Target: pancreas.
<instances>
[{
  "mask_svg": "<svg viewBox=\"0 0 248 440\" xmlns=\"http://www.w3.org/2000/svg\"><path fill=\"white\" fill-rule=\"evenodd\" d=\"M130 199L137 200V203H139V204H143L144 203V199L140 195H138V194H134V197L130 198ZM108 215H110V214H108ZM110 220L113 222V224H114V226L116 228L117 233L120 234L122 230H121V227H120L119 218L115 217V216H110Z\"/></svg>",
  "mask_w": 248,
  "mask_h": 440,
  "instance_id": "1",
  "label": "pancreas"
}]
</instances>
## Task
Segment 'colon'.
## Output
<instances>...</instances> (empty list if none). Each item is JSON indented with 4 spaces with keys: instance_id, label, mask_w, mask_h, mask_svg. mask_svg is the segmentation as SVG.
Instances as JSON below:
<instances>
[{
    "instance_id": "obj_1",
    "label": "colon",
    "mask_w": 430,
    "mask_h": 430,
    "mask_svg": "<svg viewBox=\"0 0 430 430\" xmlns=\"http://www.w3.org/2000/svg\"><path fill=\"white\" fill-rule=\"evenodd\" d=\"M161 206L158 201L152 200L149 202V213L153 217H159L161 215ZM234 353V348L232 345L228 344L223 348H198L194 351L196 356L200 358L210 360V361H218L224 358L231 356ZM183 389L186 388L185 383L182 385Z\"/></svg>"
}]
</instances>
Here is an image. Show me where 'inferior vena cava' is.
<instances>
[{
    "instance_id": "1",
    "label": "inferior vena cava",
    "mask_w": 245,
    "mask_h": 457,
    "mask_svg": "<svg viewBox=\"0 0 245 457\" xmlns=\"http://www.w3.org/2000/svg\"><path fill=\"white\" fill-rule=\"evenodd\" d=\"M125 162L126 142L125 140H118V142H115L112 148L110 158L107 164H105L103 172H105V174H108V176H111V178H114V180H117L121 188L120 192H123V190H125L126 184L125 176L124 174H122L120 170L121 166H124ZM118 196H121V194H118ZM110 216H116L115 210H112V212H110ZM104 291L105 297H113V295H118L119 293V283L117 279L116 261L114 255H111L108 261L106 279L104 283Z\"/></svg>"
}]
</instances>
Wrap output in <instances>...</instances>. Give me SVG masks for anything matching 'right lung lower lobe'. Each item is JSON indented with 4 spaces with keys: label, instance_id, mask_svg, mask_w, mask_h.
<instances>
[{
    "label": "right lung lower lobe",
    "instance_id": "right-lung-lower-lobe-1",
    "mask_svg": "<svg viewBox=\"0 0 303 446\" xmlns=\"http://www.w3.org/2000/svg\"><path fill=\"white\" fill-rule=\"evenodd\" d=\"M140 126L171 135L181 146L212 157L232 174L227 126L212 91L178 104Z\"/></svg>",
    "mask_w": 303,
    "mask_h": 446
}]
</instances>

----

Print out the records exactly as they were entered.

(Solution to this task)
Target: pancreas.
<instances>
[{
  "mask_svg": "<svg viewBox=\"0 0 248 440\" xmlns=\"http://www.w3.org/2000/svg\"><path fill=\"white\" fill-rule=\"evenodd\" d=\"M130 199L137 200V203H139V204H143L144 203V199L140 195H138V194H134V197L130 198ZM108 215H110V214H108ZM110 220L113 222V224H114V226L116 228L117 233L120 234L122 230H121V227H120L119 218L115 217V216H110Z\"/></svg>",
  "mask_w": 248,
  "mask_h": 440,
  "instance_id": "1",
  "label": "pancreas"
}]
</instances>
## Task
Segment 'colon'.
## Output
<instances>...</instances> (empty list if none). Each item is JSON indented with 4 spaces with keys: instance_id, label, mask_w, mask_h, mask_svg. mask_svg is the segmentation as SVG.
Instances as JSON below:
<instances>
[{
    "instance_id": "obj_1",
    "label": "colon",
    "mask_w": 430,
    "mask_h": 430,
    "mask_svg": "<svg viewBox=\"0 0 430 430\" xmlns=\"http://www.w3.org/2000/svg\"><path fill=\"white\" fill-rule=\"evenodd\" d=\"M161 206L158 201L152 200L149 202V213L153 217H159L161 215ZM234 353V348L232 345L228 344L223 348H198L194 351L196 356L200 358L210 360V361H218L224 358L231 356ZM183 389L186 388L185 383L182 385Z\"/></svg>"
}]
</instances>
Here is an image. Show me where 'inferior vena cava' is.
<instances>
[{
    "instance_id": "1",
    "label": "inferior vena cava",
    "mask_w": 245,
    "mask_h": 457,
    "mask_svg": "<svg viewBox=\"0 0 245 457\" xmlns=\"http://www.w3.org/2000/svg\"><path fill=\"white\" fill-rule=\"evenodd\" d=\"M125 162L126 142L125 140H118V142H115L112 148L110 158L107 164H105L103 172H105V174H108V176H111V178H114V180H117L121 188L120 192H123V190H125L126 184L125 176L124 174H122L120 170L121 166H124ZM118 196H121V194H118ZM110 216H116L115 210H112V212H110ZM104 291L105 297H113V295H118L119 293V283L117 279L116 261L114 255H111L108 261L106 279L104 283Z\"/></svg>"
}]
</instances>
Wrap output in <instances>...</instances>. Give me SVG masks for anything matching 'right lung lower lobe'. Each item is JSON indented with 4 spaces with keys: label, instance_id, mask_svg, mask_w, mask_h.
<instances>
[{
    "label": "right lung lower lobe",
    "instance_id": "right-lung-lower-lobe-1",
    "mask_svg": "<svg viewBox=\"0 0 303 446\" xmlns=\"http://www.w3.org/2000/svg\"><path fill=\"white\" fill-rule=\"evenodd\" d=\"M140 126L171 135L181 146L212 157L232 174L227 126L212 91L178 104Z\"/></svg>",
    "mask_w": 303,
    "mask_h": 446
}]
</instances>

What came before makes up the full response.